* TASK REQUIREMENTS: Every record that follows is to be copied exactly, with the pictures omitted.

* STORED DATA:
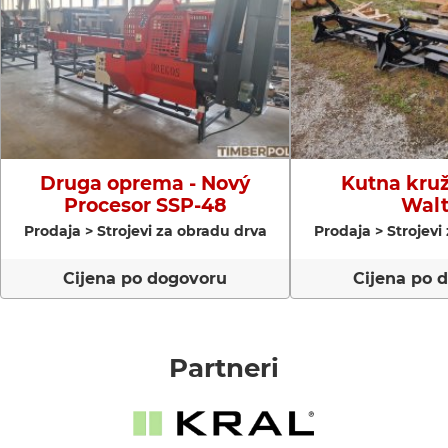
Druga oprema - Nový
Kutna kruž
Procesor SSP-48
Walt
Prodaja > Strojevi za obradu drva
Prodaja > Strojevi
Cijena po dogovoru
Cijena po 
Partneri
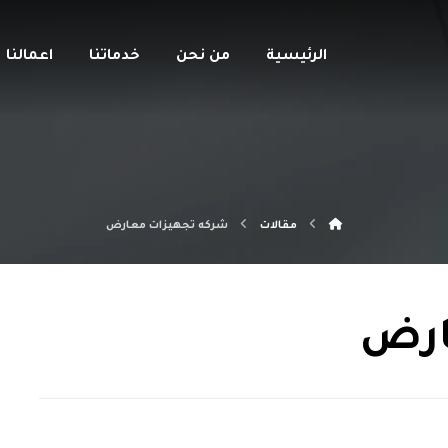
الرئيسية
من نحن
خدماتنا
اعمالنا
مقالات
شركه تجهيزات معارض
ارض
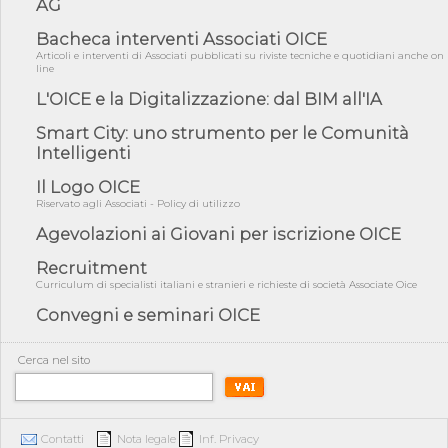
AG
05/08/26 - Anac: pubblicata la Relazione illustrativa al Bando tipo
Bacheca interventi Associati OICE
2 s...
Articoli e interventi di Associati pubblicati su riviste tecniche e quotidiani anche on
line
05/08/26 - SAVE THE DATE: Assemblea Pubblica Confindustria
Professioni ...
L'OICE e la Digitalizzazione: dal BIM all'IA
05/08/26 - Successo OICE per il bando della Città metropolitana
di Reg...
Smart City: uno strumento per le Comunità
Intelligenti
05/08/26 - Lettera OICE per il bando della Giunta Regionale della
Campa...
Il Logo OICE
04/08/26 - DL PA: previste cancellazioni da elenchi professionisti
Riservato agli Associati - Policy di utilizzo
per ...
Agevolazioni ai Giovani per iscrizione OICE
04/08/26 - International Sustainable Buildings Competition -
COP31, An...
Recruitment
Curriculum di specialisti italiani e stranieri e richieste di società Associate Oice
04/08/26 - CdS, project financing: progetto di fattibilità da
impugnar...
Convegni e seminari OICE
04/08/26 - Rapporto Anac corruzione 2020-2026: procedimenti
penali per ...
Cerca nel sito
04/08/26 - CdS: partecipazione alla gara non equivale ad
acquiescenza r...
04/08/26 - DL Infrastrutture approvato alla Camera, passa ora al
Senato
Contatti
Nota legale
Inf. Privacy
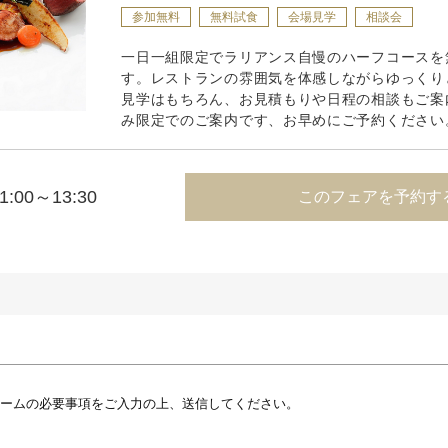
参加無料
無料試食
会場見学
相談会
一日一組限定でラリアンス自慢のハーフコースを
す。レストランの雰囲気を体感しながらゆっくり
見学はもちろん、お見積もりや日程の相談もご案
み限定でのご案内です、お早めにご予約ください
1:00～13:30
このフェアを予約す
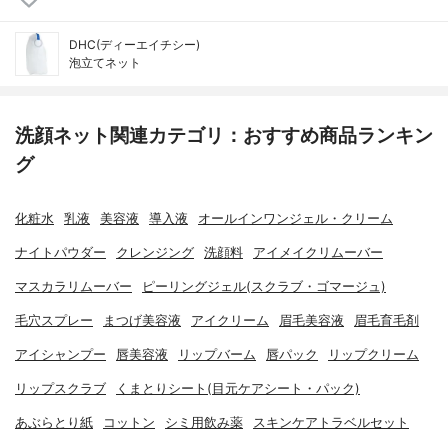
DHC(ディーエイチシー)
泡立てネット
洗顔ネット関連カテゴリ：おすすめ商品ランキン
グ
化粧水
乳液
美容液
導入液
オールインワンジェル・クリーム
ナイトパウダー
クレンジング
洗顔料
アイメイクリムーバー
マスカラリムーバー
ピーリングジェル(スクラブ・ゴマージュ)
毛穴スプレー
まつげ美容液
アイクリーム
眉毛美容液
眉毛育毛剤
アイシャンプー
唇美容液
リップバーム
唇パック
リップクリーム
リップスクラブ
くまとりシート(目元ケアシート・パック)
あぶらとり紙
コットン
シミ用飲み薬
スキンケアトラベルセット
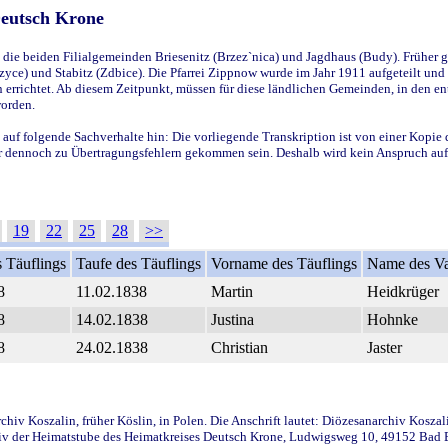
Deutsch Krone
ie beiden Filialgemeinden Briesenitz (Brzez`nica) und Jagdhaus (Budy). Früher g
yce) und Stabitz (Zdbice). Die Pfarrei Zippnow wurde im Jahr 1911 aufgeteilt und e
en errichtet. Ab diesem Zeitpunkt, müssen für diese ländlichen Gemeinden, in den
worden.
 auf folgende Sachverhalte hin: Die vorliegende Transkription ist von einer Kopie 
aber dennoch zu Übertragungsfehlern gekommen sein. Deshalb wird kein Anspruch auf 
19
22
25
28
>>
 Täuflings
Taufe des Täuflings
Vorname des Täuflings
Name des Va
8
11.02.1838
Martin
Heidkrüger
8
14.02.1838
Justina
Hohnke
8
24.02.1838
Christian
Jaster
iv Koszalin, früher Köslin, in Polen. Die Anschrift lautet: Diözesanarchiv Koszal
v der Heimatstube des Heimatkreises Deutsch Krone, Ludwigsweg 10, 49152 Bad Ess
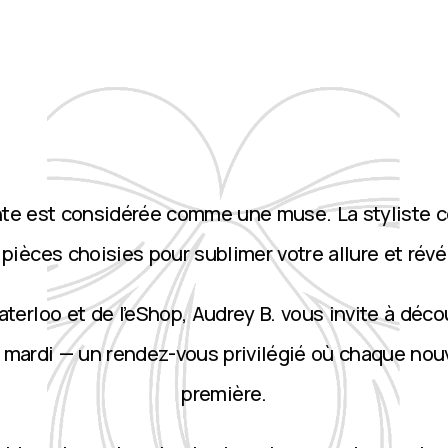
nte est considérée comme une muse. La styliste 
ièces choisies pour sublimer votre allure et révé
terloo et de l’eShop, Audrey B. vous invite à décou
 mardi — un rendez-vous privilégié où chaque nou
première.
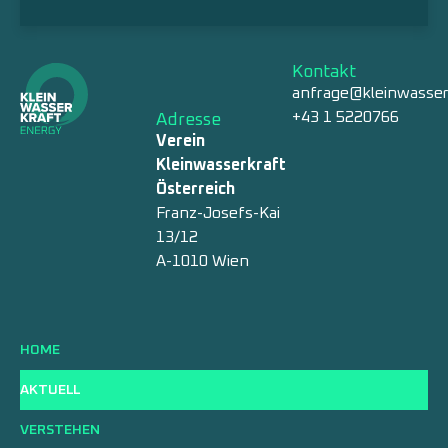
Kontakt
anfrage@kleinwasser
+43 1 5220766
Adresse
Verein
Kleinwasserkraft
Österreich
Franz-Josefs-Kai
13/12
A-1010 Wien
HOME
AKTUELL
VERSTEHEN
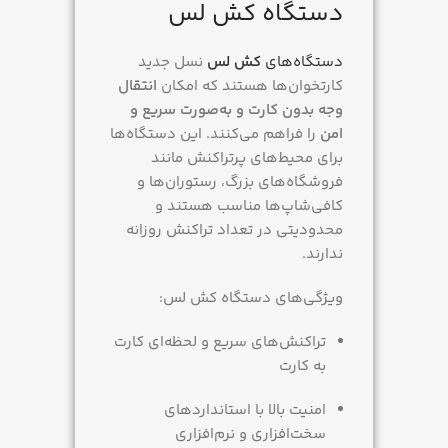
دستگاه کش لس
دستگاه‌های
کش لس
نسل جدید
کارتخوان‌ها هستند که امکان
انتقال
وجه بدون کارت و به‌صورت سریع و
امن
را فراهم می‌کنند. این دستگاه‌ها
برای محیط‌های پرتراکنش مانند
فروشگاه‌های بزرگ، رستوران‌ها و
کافی‌شاپ‌ها مناسب هستند و
محدودیتی در تعداد تراکنش روزانه
ندارند.
ویژگی‌های دستگاه کش لس:
تراکنش‌های سریع و لحظه‌ای کارت
به کارت
امنیت بالا با استانداردهای
سخت‌افزاری و نرم‌افزاری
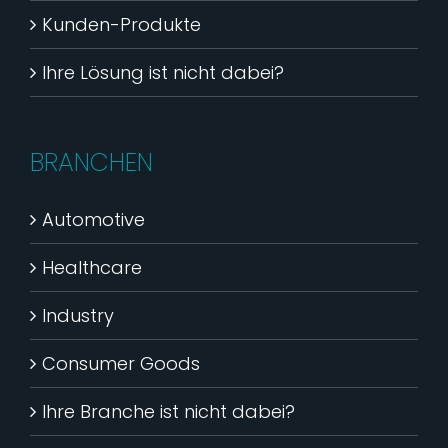
Kunden-Produkte
Ihre Lösung ist nicht dabei?
BRANCHEN
Automotive
Healthcare
Industry
Consumer Goods
Ihre Branche ist nicht dabei?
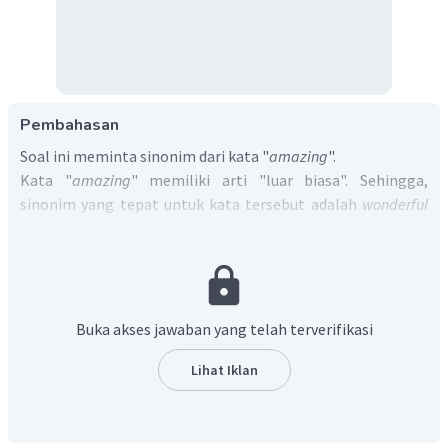
Pembahasan
Soal ini meminta sinonim dari kata "
a
mazing
".
Kata "
a
mazing
" memiliki arti "luar biasa". Sehingga,
sinonim yang tepat untuk kata tersebut adalah
wonderful
(hebat).
Jadi. jawaban yang tepat adalah
wonderful
.
Buka akses jawaban yang telah terverifikasi
Lihat Iklan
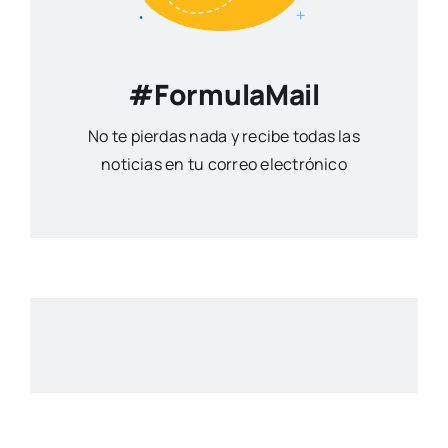
#FormulaMail
No te pierdas nada y recibe todas las
noticias en tu correo electrónico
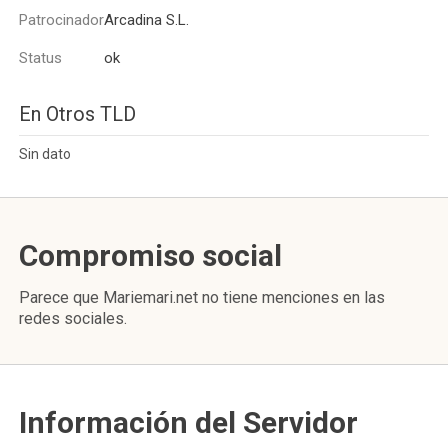
Patrocinador
Arcadina S.L.
Status
ok
En Otros TLD
Sin dato
Compromiso social
Parece que Mariemari.net no tiene menciones en las
redes sociales.
Información del Servidor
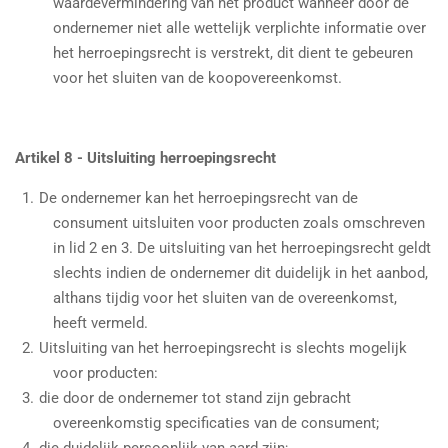
waardevermindering van het product wanneer door de
ondernemer niet alle wettelijk verplichte informatie over
het herroepingsrecht is verstrekt, dit dient te gebeuren
voor het sluiten van de koopovereenkomst.
Artikel 8 - Uitsluiting herroepingsrecht
De ondernemer kan het herroepingsrecht van de
consument uitsluiten voor producten zoals omschreven
in lid 2 en 3. De uitsluiting van het herroepingsrecht geldt
slechts indien de ondernemer dit duidelijk in het aanbod,
althans tijdig voor het sluiten van de overeenkomst,
heeft vermeld.
Uitsluiting van het herroepingsrecht is slechts mogelijk
voor producten:
die door de ondernemer tot stand zijn gebracht
overeenkomstig specificaties van de consument;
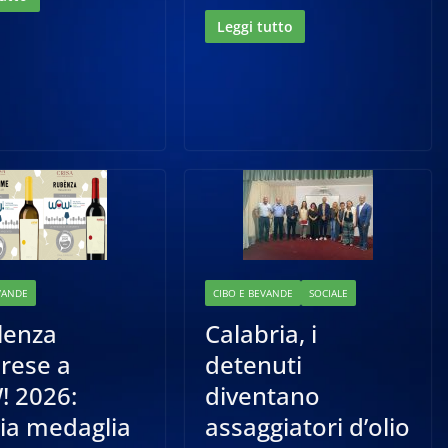
Leggi tutto
VANDE
CIBO E BEVANDE
SOCIALE
lenza
Calabria, i
rese a
detenuti
 2026:
diventano
ia medaglia
assaggiatori d’olio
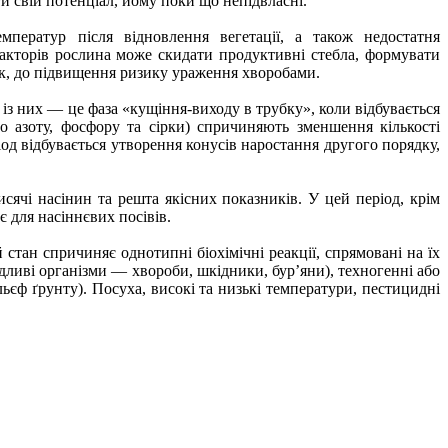
и свій потенціал, йому поки що непідвласні.
ператур після відновлення вегетації, а також недостатня
факторів рослина може скидати продуктивні стебла, формувати
док, до підвищення ризику ураження хворобами.
 із них — це фаза «кущіння-виходу в трубку», коли відбувається
о азоту, фосфору та сірки) спричиняють зменшення кількості
од відбувається утворення конусів наростання другого порядку,
ячі насінин та решта якісних показників. У цей період, крім
 для насіннєвих посівів.
тан спричиняє однотипні біохімічні реакції, спрямовані на їх
ідливі організми — хвороби, шкідники, бур’яни), техногенні або
льєф ґрунту). Посуха, високі та низькі температури, пестицидні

* ANSWER FOR THE TASK:
Druga oprema - Nový
Kutna kruž
Procesor SSP-48
Walt
Prodaja > Strojevi za obradu drva
Prodaja > Strojevi
Cijena po dogovoru
Cijena po 
Partneri
الرئيسية
من نحن
خدماتنا
اعمالنا
مقالات
شركه تجهيزات معارض
ارض
AG
05/08/26 - Anac: pubblicata la Relazione illustrativa al Bando tipo
Bacheca interventi Associati OICE
2 s...
Articoli e interventi di Associati pubblicati su riviste tecniche e quotidiani anche on
line
05/08/26 - SAVE THE DATE: Assemblea Pubblica Confindustria
Professioni ...
L'OICE e la Digitalizzazione: dal BIM all'IA
05/08/26 - Successo OICE per il bando della Città metropolitana
di Reg...
Smart City: uno strumento per le Comunità
Intelligenti
05/08/26 - Lettera OICE per il bando della Giunta Regionale della
Campa...
Il Logo OICE
04/08/26 - DL PA: previste cancellazioni da elenchi professionisti
Riservato agli Associati - Policy di utilizzo
per ...
Agevolazioni ai Giovani per iscrizione OICE
04/08/26 - International Sustainable Buildings Competition -
COP31, An...
Recruitment
Curriculum di specialisti italiani e stranieri e richieste di società Associate Oice
04/08/26 - CdS, project financing: progetto di fattibilità da
impugnar...
Convegni e seminari OICE
04/08/26 - Rapporto Anac corruzione 2020-2026: procedimenti
penali per ...
Cerca nel sito
04/08/26 - CdS: partecipazione alla gara non equivale ad
acquiescenza r...
04/08/26 - DL Infrastrutture approvato alla Camera, passa ora al
Senato
Contatti
Nota legale
Inf. Privacy
参加無料
無料試食
会場見学
相談会
一日一組限定でラリアンス自慢のハーフコースを
す。レストランの雰囲気を体感しながらゆっくり
見学はもちろん、お見積もりや日程の相談もご案
み限定でのご案内です、お早めにご予約ください
1:00～13:30
このフェアを予約す
DHC(ディーエイチシー)
泡立てネット
洗顔ネット関連カテゴリ：おすすめ商品ランキン
グ
化粧水
乳液
美容液
導入液
オールインワンジェル・クリーム
ナイトパウダー
クレンジング
洗顔料
アイメイクリムーバー
マスカラリムーバー
ピーリングジェル(スクラブ・ゴマージュ)
毛穴スプレー
まつげ美容液
アイクリーム
眉毛美容液
眉毛育毛剤
アイシャンプー
唇美容液
リップバーム
唇パック
リップクリーム
リップスクラブ
くまとりシート(目元ケアシート・パック)
あぶらとり紙
コットン
シミ用飲み薬
スキンケアトラベルセット
Deutsch Krone
ie beiden Filialgemeinden Briesenitz (Brzez`nica) und Jagdhaus (Budy). Früher g
yce) und Stabitz (Zdbice). Die Pfarrei Zippnow wurde im Jahr 1911 aufgeteilt und e
en errichtet. Ab diesem Zeitpunkt, müssen für diese ländlichen Gemeinden, in den
worden.
 auf folgende Sachverhalte hin: Die vorliegende Transkription ist von einer Kopie 
aber dennoch zu Übertragungsfehlern gekommen sein. Deshalb wird kein Anspruch auf 
19
22
25
28
>>
 Täuflings
Taufe des Täuflings
Vorname des Täuflings
Name des Va
8
11.02.1838
Martin
Heidkrüger
8
14.02.1838
Justina
Hohnke
8
24.02.1838
Christian
Jaster
iv Koszalin, früher Köslin, in Polen. Die Anschrift lautet: Diözesanarchiv Koszal
v der Heimatstube des Heimatkreises Deutsch Krone, Ludwigsweg 10, 49152 Bad Ess
nte est considérée comme une muse. La styliste 
ièces choisies pour sublimer votre allure et révé
terloo et de l’eShop, Audrey B. vous invite à décou
 mardi — un rendez-vous privilégié où chaque nou
première.
Kontakt
anfrage@kleinwasser
+43 1 5220766
Adresse
Verein
Kleinwasserkraft
Österreich
Franz-Josefs-Kai
13/12
A-1010 Wien
HOME
AKTUELL
VERSTEHEN
دستگاه کش لس
دستگاه‌های
کش لس
نسل جدید
کارتخوان‌ها هستند که امکان
انتقال
وجه بدون کارت و به‌صورت سریع و
امن
را فراهم می‌کنند. این دستگاه‌ها
برای محیط‌های پرتراکنش مانند
فروشگاه‌های بزرگ، رستوران‌ها و
کافی‌شاپ‌ها مناسب هستند و
محدودیتی در تعداد تراکنش روزانه
ندارند.
ویژگی‌های دستگاه کش لس:
تراکنش‌های سریع و لحظه‌ای کارت
به کارت
امنیت بالا با استانداردهای
سخت‌افزاری و نرم‌افزاری
Kunden-Produkte
Ihre Lösung ist nicht dabei?
BRANCHEN
Automotive
Healthcare
Industry
Consumer Goods
Ihre Branche ist nicht dabei?
Pembahasan
Soal ini meminta sinonim dari kata "
a
mazing
".
Kata "
a
mazing
" memiliki arti "luar biasa". Sehingga,
sinonim yang tepat untuk kata tersebut adalah
wonderful
(hebat).
Jadi. jawaban yang tepat adalah
wonderful
.
Buka akses jawaban yang telah terverifikasi
Lihat Iklan
#FormulaMail
No te pierdas nada y recibe todas las
noticias en tu correo electrónico
Patrocinador
Arcadina S.L.
Status
ok
En Otros TLD
Sin dato
Compromiso social
Parece que Mariemari.net no tiene menciones en las
redes sociales.
Información del Servidor
waardevermindering van het product wanneer door de
ondernemer niet alle wettelijk verplichte informatie over
het herroepingsrecht is verstrekt, dit dient te gebeuren
voor het sluiten van de koopovereenkomst.
Artikel 8 - Uitsluiting herroepingsrecht
De ondernemer kan het herroepingsrecht van de
consument uitsluiten voor producten zoals omschreven
in lid 2 en 3. De uitsluiting van het herroepingsrecht geldt
slechts indien de ondernemer dit duidelijk in het aanbod,
althans tijdig voor het sluiten van de overeenkomst,
heeft vermeld.
Uitsluiting van het herroepingsrecht is slechts mogelijk
voor producten:
die door de ondernemer tot stand zijn gebracht
overeenkomstig specificaties van de consument;
Leggi tutto
VANDE
CIBO E BEVANDE
SOCIALE
lenza
Calabria, i
rese a
detenuti
 2026:
diventano
ia medaglia
assaggiatori d’olio
и свій потенціал, йому поки що непідвласні.
ператур після відновлення вегетації, а також недостатня
факторів рослина може скидати продуктивні стебла, формувати
док, до підвищення ризику ураження хворобами.
 із них — це фаза «кущіння-виходу в трубку», коли відбувається
о азоту, фосфору та сірки) спричиняють зменшення кількості
од відбувається утворення конусів наростання другого порядку,
ячі насінин та решта якісних показників. У цей період, крім
 для насіннєвих посівів.
тан спричиняє однотипні біохімічні реакції, спрямовані на їх
ідливі організми — хвороби, шкідники, бур’яни), техногенні або
льєф ґрунту). Посуха, високі та низькі температури, пестицидні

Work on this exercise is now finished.